In a Manitoba study, organic producers reported problems with wild mustard, Canada thistle, red root pigweed, green foxtail and wild oats. Wild mustard was much more of a problem for organic producers than their conventional counterparts (Table 2).In experimental comparisons of organic and conventional systems in South Dakota, annual broad-leaved weeds were not consistently different in organic systems than in conventional systems. Grassy weed numbers, mostly green and yellow foxtail, were substantially higher after six years in organic cereals than they were in conventional cereals. They were not consistently higher in organic soybeans.
Table 1. Comparison of weed density (#/m2) in different cropping systems* and in organic systems relative to those with moderate levels of chemical inputs (Mod).
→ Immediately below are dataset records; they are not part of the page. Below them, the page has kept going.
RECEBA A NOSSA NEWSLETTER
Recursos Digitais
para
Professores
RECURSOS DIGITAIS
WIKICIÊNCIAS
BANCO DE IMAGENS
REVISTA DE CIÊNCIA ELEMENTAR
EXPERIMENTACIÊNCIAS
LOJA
|Head||Fallow||Annual crops||Annual and perennial crops|
|Narrow-leaved hawk's beard||0.6||0.9||2.9||1.6||34.5||24.9|
|* Fallow systems inlcude fallow; annual and perennial cropping systems include perennial crops; annual cropping systems do neither of the above.
Table 2. Comparison of weed problems reported by Manitoba organic producers and weed numbers found on Manitoba farms (mostly not farmed organically)
|Weed species||Organic producers
|Perennial sow thistle||4||3|
|* Importance is equal to the number of reports for a given species, expressed as a percentage of all species reports (i.e. larher numbers indicated greater importance)
Weed communities vary because of many factors. Factors such as cropping system, year and region can be more important than whether farms are managed organically or not. Organic farms will likely have more wild mustard, lamb’s quarters, Canada thistle, bluebur and redroot pigweed than will conventional farms.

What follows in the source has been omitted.